Definition
In aviation, human resources refers to all the people and human-based assets a pilot can draw on during a flight to help operate the aircraft safely. This includes the pilot themselves, other crew members, air traffic controllers, flight service specialists, dispatchers, maintenance personnel, and even passengers when they can provide useful information. It is one of the resource categories considered in Crew Resource Management (CRM) and Single-Pilot Resource Management (SRM).
Plain English
The people you can rely on, talk to, or get help from before and during a flight -- including yourself, other pilots, controllers, ground staff, and anyone else who can support safe decision-making.
Context Anchor
Seen in aeronautical decision-making discussions, especially when pilots are taught to use all available help instead of trying to solve every problem alone.
Derivation
Human comes from a Latin word meaning “of people.” Resource comes from an older word meaning something you can draw on for help.
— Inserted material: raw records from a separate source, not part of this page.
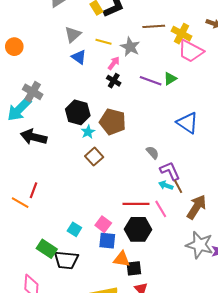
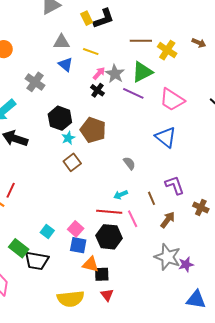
gray triangle: (73, 34) -> (61, 42), turned 36
gray star: (130, 47) -> (115, 74), moved
pink trapezoid: (191, 51) -> (172, 100), moved
green triangle: (170, 79) -> (142, 72), moved, size x1.6
gray cross: (33, 92) -> (35, 82), moved
purple L-shape: (170, 171) -> (175, 185), moved
cyan arrow: (166, 185) -> (121, 195), moved, turned -48
brown arrow: (197, 207) -> (168, 220), size x0.7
Together, the phrase points to people as a usable source of help.
Why Pilots Care
Effective use of human resources reduces errors and improves safety by drawing on collective knowledge and support.
Intuition Check
Human resources does not mean the company HR department here. In this aviation context, it means people who are available to help the pilot make or carry out a safe decision.
Example Sentence 1
When the weather started to deteriorate, the pilot used available human resources by contacting flight service for an updated briefing and asking ATC for vectors around the cells.
Example Sentence 2
Briefing passengers before takeoff is one way to make use of human resources in an emergency.